Nesse período, estudou não só a técnica vocal e a expressão dos cantores mas também sua destreza dramática. O esmero do intérprete com a atuação ficaria evidente em 2008, na abertura do festival de Bayreuth, rendez-vous mais importante do calendário operístico. Defendendo o papel principal de "Lohengrin", de Wagner, ele foi festejado pela consciência teatral aguda.

Ali, pôs em prática algumas das lições aprendidas dez anos antes com o célebre Giorgio Strehler. Ei-las, nas palavras do tenor: "Nunca atue da mesma forma duas vezes. Tente sempre criar um estado que o leve a acreditar que está fazendo o papel pela primeira vez. Nunca repita, sempre evite a rotina".

Para quem tem compromissos agendados pelo menos até 2021, seguir esses ensinamentos e escapar do enfado pode ser um desafio. Talvez esteja aí a chave para entender os cancelamentos de récitas que têm pontuado a carreira dele, sobretudo nos últimos anos. No segundo semestre de 2016, o alemão ficou fora da cena por cinco meses –oficialmente, para tratar um hematoma nas cordas vocais.

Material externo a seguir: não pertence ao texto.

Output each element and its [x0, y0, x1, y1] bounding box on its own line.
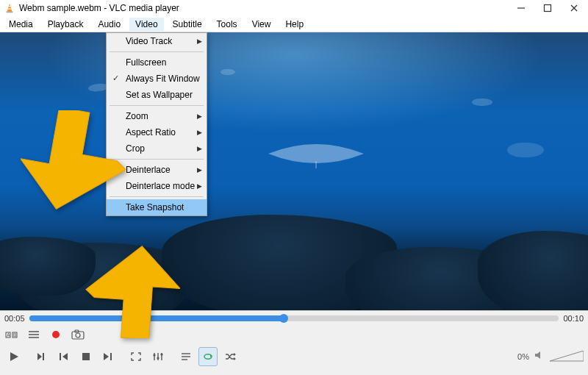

Outro desafio, segundo Kaufmann, é conter seu ardor em cena.

"Quando se cantam papéis como Don José [de "Carmen"], Canio [de "Pagliacci"] ou Siegmund [de "A Valquíria"], o poder emocional da música pode ser tão avassalador que se é arrastado por ele. Por isso, penso que parte de você deve sempre reter a emoção. É o que o maestro Herbert von Karajan (1908-1989) chamava de 'êxtase controlado'."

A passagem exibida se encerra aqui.